İşlem Öncesi Dönem(2 - 6) Dilin kullanımının ve sembollerin geliştirildiği dönemdir. Çocuklar, mantıksal olarak sadece tek yönlü olarak düşünürler. Diğer insanların bakış açılarını algılamada zayıftırlar.
Somut İşlemler (6 - 11) Problemlere mantıklı çözümlerin getirildiği dönemdir. Çocuklar, kuralları anlayabilirler. Fakat çoğunlukla somut nesneler üzerinde düşünürler.
Soyut İşlemler (11 - 18) Karmaşık problemlere mantıklı çözümlerin getirildiği dönemdir. Daha soyut düşünme ve sosyal konularda fikirlerin geliştirildiği dönemdir.
Piaget bilişsel gelişim dönemlerini Duyusal-Motor, İşlem Öncesi, Somut işlemler ve Soyut İşlemler olmak üzere dört dönem içinde incelenmektedir.
1. DUYUSAL – MOTOR DÖNEMİ (0–2 YAŞ) :Bebek, bu aşamada dış dünyayı keşfetmede duyularını ve motor becerilerini kullandığından bu döneme duyusal- motor adı verilmektedir. Bütün bebekler doğuştan reflekstif davranışlara sahiptir. Yeni doğan bebeğin dudaklarınıza dokunduğunda emmeye başlar; elinizi avucuna koyduğunuzda yakalar. Bu refleksler, çocuğun ilk biliş şemalarını oluşturur. (Senemoğlu, 2007).

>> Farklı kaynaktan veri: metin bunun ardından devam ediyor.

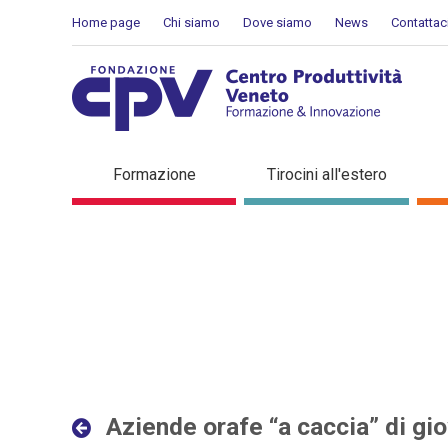
Salta al Contenuto
Home page
Chi siamo
Dove siamo
News
Contattac
Aziende orafe “a caccia” d
Formazione
Tirocini all'estero
Dettaglio in evidenza
Aziende orafe “a caccia” di gio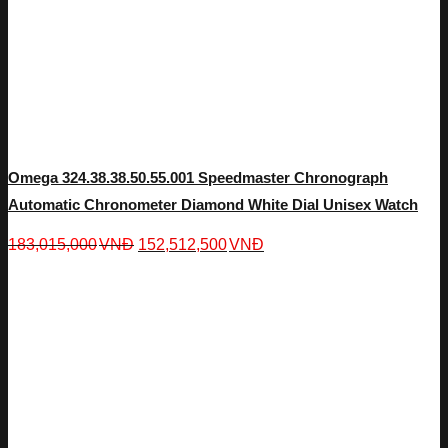
Omega 324.38.38.50.55.001 Speedmaster Chronograph
Automatic Chronometer Diamond White Dial Unisex Watch
183,015,000
VNĐ
152,512,500
VNĐ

2. İŞLEM ÖNCESİ DÖNEM (2–7 YAŞ): İşlem öncesi dönem ikiye ayrılmaktadır. Bunlar;
a) Sembolik dönem ya da kavram öncesi dönem (2–4 yaş) b) Sezgisel dönem (4-7 yaş) dır.
a) Sembolik dönem ya da kavram öncesi dönem: İki dört yaşlarını kapsamaktadır. Bu dönemde çocukların dili, çok hızla gelişir ancak geliştirdikleri kavramlar ve kullandıkları sembollerin anlamları, kendilerine özgüdür; çoğu zaman gerçek değildir.
2–4 yaşlarında çocuk, gözünün önünde bulunmayan ya da hiç mevcut olmayan nesne, olay, kişi, varlığı temsil eden semboller geliştirmeye başlar. (Senemoğlu, 2007)
Bu dönemdeki çocuklar ben merkezlidir. Kendilerini başkalarının yerine koyamazlar. Dünyayı başkalarının açısından göremezler. • Objeleri sadece tek bir özellikleri açısından sınıflandırılabilirler. Örneğin; renklerine göre sınıflandırma ya da biçimlerine göre sınıflandırma gibi. • Bir özellik bakımından farklı olan nesnelerin farkını göremezler. (Örneğin; yeşil üçgenlerle yeşil kareleri bir arada gruplayabilir.) • Mantık yürütmede tümevarım ya da tümdengelim yollarını kullanamazlar. Mantıkları değişken ve yüzeyseldir. Tek yönlü düşünürler. Örneğin, kedi dört bacaklı ve tüylü, küçük bir hayvandır. Buda dört bacaklı, küçük ve tüylü bir hayvan, o halde buda kedidir diyebilir. (Senemoğlu, 2007)
b) Sezgisel Dönem :4–7 yaş arasını kapsar. Çocuklar bu dönemde, mantık kurallarına uygun düşünme yerine, sezgilerine dayalı olarak akıl yürütürle ve problemleri sezgileriyle çözmeye çalışırlar. Dil, hızla gelişmekte, yaşantılar yoluyla kazanılan davranışların sembolleştirilmesine yardım etmektedir. (Senemoğlu, 2007)
Bu dönemde çocuklar, henüz üst düzeyde sınıflama yapamazlar. (Senemoğlu, 2007)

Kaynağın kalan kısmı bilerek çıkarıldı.